幽霊騒動シリーズ ~ニチアサの後、宴の前(未完)

与方藤士朗

第1話 久々の、店酒(ミセサケ)

 わざわざ「自称作家」を自称し始めて数年になる米河清治氏。この日は思うところあってか、自宅のある岡山市から特急列車に乗ること約40分、瀬戸大橋を超えた香川県の丸亀市に来て、その駅前にあるホテルに宿泊している。時間はすでに昼過ぎ。それまで彼はせっせとパソコンで作業をしながらも珍しくテレビをつけ、メジャーリーグ(MLB)の野球中継をNHKのBSチャンネルに合せて観ていた。


 彼の住む岡山県は緊急事態宣言が発令中で、飲食店が早いうちに閉まるだけでなく、酒類の提供も一切されない。また、カラオケを扱う店もまた、営業を「自粛」させられている。その横隣は、東は兵庫県、西は広島県。そのどちらも、これまた緊急事態宣言を発令されており、岡山県と同じような状況。どちらに行っても、周辺の図書館は縮小営業をかけている。

 彼は、5月17日の緊急事態宣言が効力を持ったその日こそ自宅に戻って残っている缶ビールを飲んだものの、その後は少なくとも平日はほとんど酒を飲まずに過ごした。その翌日5月17日からが第一次、次の土日は出張先のホテルで飲んだものの、翌週24日(月)から29日(土)夜までが第二次、日曜日を禁酒して翌31日(月)に自宅で飲んで、月が変わって6月1日(火)から5日(土)の夕方までを第三次のそれぞれ禁酒期間と標榜して、なぜか、酒を飲まずにやってきた。

 そんな彼だが、5日目にもなると、どういうわけかいろいろな意味で耐えられなくなってきた模様。


 彼は土曜の昼下がり、岡山から特急列車に乗ること約40分、四国は香川県丸亀市にやってきた。そしてホテルにチェックインしてしばらく仕事した後、ホテルの自転車を借りて少し遠いスーパーマーケットに出向いた。ここで彼は、迷うことなくヱビスビールの6本パックを買込んだ。さらに酸化防止剤無添加ワインと小瓶ウイスキーをかごに入れ、パン売場に急いだ。しかし、彼のお目当てのパンは見つからなかった。今年の「トロピカルージュプリキュア」の主人公が描かれた「トロピカルメロンパン」という商品を探してのこと。だがこのスーパーにも、お目当ての品はなかった。彼はやむなく、別の半額になったパンとチーズを買込み、レジに並んだ。レジ袋を持ってきていない彼は、大きいタイプのそれに5円を費やした。買物は終わった。帰りの駄賃で彼は、周辺の別のスーパーやコンビニエンスストアにも立寄ってパンコーナーに寄ったが、そのお目当ての品は結局なかった。やむなく彼は、来た道を少し変えて市内散策を兼ねつつ、自転車でホテルへと戻った。戻って彼は、冷蔵庫のスイッチをオンにし、ビールやワインを冷やした。

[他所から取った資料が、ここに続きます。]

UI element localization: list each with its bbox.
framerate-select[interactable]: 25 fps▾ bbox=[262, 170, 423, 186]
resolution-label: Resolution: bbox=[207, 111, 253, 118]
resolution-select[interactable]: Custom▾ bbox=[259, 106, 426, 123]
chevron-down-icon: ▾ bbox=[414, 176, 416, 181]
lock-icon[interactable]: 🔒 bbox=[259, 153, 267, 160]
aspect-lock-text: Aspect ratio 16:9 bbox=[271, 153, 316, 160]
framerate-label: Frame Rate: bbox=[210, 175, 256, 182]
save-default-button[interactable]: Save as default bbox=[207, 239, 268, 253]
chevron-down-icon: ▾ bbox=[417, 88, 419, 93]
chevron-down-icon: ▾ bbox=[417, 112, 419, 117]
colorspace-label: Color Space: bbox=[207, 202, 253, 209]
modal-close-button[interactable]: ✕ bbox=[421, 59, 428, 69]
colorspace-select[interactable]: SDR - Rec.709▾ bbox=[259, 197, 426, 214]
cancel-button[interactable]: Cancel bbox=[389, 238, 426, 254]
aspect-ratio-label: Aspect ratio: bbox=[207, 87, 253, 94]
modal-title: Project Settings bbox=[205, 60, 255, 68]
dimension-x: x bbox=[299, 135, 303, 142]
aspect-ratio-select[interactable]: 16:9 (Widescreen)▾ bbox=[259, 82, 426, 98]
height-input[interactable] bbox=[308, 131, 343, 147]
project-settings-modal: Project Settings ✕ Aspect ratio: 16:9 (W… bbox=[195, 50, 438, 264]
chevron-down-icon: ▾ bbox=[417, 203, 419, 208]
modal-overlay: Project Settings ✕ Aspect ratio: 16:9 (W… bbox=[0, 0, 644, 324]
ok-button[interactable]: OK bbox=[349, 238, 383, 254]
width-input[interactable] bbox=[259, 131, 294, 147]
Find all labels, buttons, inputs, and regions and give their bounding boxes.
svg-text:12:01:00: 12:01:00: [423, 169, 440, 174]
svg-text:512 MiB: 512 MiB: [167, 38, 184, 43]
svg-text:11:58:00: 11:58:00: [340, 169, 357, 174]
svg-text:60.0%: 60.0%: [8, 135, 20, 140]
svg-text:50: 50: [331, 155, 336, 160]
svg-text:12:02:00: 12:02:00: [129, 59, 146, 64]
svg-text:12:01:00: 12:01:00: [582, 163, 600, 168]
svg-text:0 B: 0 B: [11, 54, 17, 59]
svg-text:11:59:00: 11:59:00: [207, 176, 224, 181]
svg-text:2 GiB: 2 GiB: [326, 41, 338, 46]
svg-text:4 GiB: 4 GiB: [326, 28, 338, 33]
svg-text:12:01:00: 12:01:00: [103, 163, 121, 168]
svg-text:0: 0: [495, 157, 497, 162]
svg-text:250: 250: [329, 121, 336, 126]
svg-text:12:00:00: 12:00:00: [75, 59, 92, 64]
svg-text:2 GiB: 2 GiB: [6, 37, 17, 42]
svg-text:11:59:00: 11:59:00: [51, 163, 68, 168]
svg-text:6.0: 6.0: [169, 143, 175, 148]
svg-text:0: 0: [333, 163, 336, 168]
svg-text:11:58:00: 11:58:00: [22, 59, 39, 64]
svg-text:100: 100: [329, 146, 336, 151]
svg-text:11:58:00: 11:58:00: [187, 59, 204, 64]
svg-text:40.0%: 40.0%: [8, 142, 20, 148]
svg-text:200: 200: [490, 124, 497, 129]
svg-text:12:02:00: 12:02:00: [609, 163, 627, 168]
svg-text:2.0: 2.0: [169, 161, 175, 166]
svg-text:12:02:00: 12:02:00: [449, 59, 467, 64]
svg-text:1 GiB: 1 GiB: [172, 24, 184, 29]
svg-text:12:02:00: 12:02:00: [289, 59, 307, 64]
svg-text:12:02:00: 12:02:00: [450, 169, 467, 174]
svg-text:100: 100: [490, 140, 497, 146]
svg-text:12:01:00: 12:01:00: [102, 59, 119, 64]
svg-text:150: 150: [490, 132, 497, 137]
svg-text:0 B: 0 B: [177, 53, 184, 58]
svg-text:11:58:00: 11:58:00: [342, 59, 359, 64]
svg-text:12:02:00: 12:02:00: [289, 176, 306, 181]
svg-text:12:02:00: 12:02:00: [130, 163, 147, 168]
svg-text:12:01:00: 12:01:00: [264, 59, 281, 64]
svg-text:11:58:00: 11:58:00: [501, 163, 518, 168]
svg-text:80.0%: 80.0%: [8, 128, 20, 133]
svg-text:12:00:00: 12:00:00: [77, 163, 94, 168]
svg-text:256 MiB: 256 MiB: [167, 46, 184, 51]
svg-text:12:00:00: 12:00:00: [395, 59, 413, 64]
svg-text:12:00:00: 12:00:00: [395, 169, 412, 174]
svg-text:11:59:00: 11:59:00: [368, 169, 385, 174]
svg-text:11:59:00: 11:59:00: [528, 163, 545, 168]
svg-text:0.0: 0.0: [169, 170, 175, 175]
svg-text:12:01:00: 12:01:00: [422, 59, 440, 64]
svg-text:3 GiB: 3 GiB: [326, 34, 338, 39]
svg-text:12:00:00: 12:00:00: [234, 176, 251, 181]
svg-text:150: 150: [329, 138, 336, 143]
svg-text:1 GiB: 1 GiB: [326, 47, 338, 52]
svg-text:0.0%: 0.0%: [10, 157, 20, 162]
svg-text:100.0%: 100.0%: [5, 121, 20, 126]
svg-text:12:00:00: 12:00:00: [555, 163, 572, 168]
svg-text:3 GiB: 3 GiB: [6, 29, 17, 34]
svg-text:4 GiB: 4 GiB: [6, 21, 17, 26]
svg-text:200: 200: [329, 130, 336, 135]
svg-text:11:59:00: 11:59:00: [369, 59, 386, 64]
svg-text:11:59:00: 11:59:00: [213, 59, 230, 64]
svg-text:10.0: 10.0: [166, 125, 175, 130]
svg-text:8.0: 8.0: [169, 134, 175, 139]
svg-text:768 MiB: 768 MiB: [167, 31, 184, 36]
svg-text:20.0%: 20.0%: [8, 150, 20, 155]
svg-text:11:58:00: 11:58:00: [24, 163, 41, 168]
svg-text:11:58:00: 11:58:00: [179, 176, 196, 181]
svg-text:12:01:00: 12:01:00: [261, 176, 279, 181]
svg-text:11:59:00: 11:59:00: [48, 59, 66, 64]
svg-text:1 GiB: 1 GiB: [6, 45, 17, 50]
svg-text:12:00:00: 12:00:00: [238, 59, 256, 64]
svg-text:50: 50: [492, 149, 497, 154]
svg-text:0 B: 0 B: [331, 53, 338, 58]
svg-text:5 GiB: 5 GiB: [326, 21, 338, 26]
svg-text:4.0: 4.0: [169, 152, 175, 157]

 メールチェックをした後、彼は、駅前ビルの2階にある居酒屋に行き、カウンターの真ん中に座り、野菜天をつまみに久々の瓶ビールを飲んだ。両隣には1席ずつ挟んで地元の常連客と思しき人たち。この店も「時短」営業をしているが、酒を出していないわけではない。テレビは、この日唯一のナイトゲームである巨人対日本ハム戦を放送中。

 彼はこの後、ホテルの自室に戻り、早めに寝床に着いた。